Tout d'abord, quels sont les enfants qui courent
un risque d'anémie ? Une étude de Lehman
et al a évalué la prévalence
de l'anémie dans une cohorte d' enfants nés
de mères montréalaises d'un bas niveau
socio-économique.
Seulement 17% des 220 bébés suivis étaient
allaités en post-partum précoce, et
6% étaient encore allaités à
4 mois. L'alimentation reçue par ces enfants
allait du lait de vache du commerce courant au lait
industriel enrichi en fer ; certains nourrissons recevaient
des bouillies de céréales enrichies
en fer dès l'âge de 1 mois. 25% de ces
enfants présentaient des signes d'anémie;
il n'existait aucune corrélation entre la présence
ou non d'une anémie et la consommation de lait
ou d'aliments enrichis en fer. Cependant, cette étude
(sponsorisée par les Labo-ratoires Ross) recommandait
en conclusion de distribuer gratuitement aux mères
défavorisées des boites de lait enrichi
en fer (mais ne disait pas un mot de l'importance
de promouvoir l'allaitement dans ce type de population).

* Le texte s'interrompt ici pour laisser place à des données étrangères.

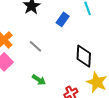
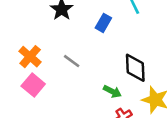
green arrow: (39, 80) -> (112, 91), moved

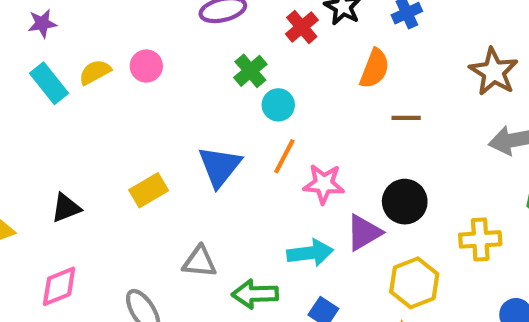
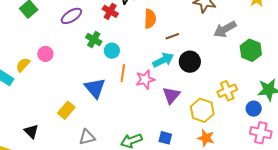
black circle: (405, 202) -> (190, 62), moved
black triangle: (66, 208) -> (31, 131), turned -35
yellow cross: (480, 239) -> (227, 91), moved
cyan arrow: (310, 253) -> (163, 60), moved
gray triangle: (200, 262) -> (87, 137), moved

Une autre étude (Greene-Finestone) a porté
sur 320 mères. 76% allaitaient en post-partum
précoce. La prévalence de l'anémie
était de 18,7% chez les enfants qui n'avaient
jamais reçu de lait maternel, de 14,4% chez
les en-fants allaités moins de 6 mois, et de
10,7% chez les enfants allaités plus de 6 mois.
La conclusion des auteurs était que la prévalence
de l'anémie était basse lorsque l'enfant
était allaité longtemps, qu'il recevait
des aliments contenant du fer pendant le sevrage,
et que les parents avaient facilement accès
aux services de santé. On peut donc se demander
pourquoi l'Académie Canadienne de Pédiatrie
a estimé utile de se fonder sur la première
de ces deux études pour rédiger ses
recommandations sur la supplémentation en fer.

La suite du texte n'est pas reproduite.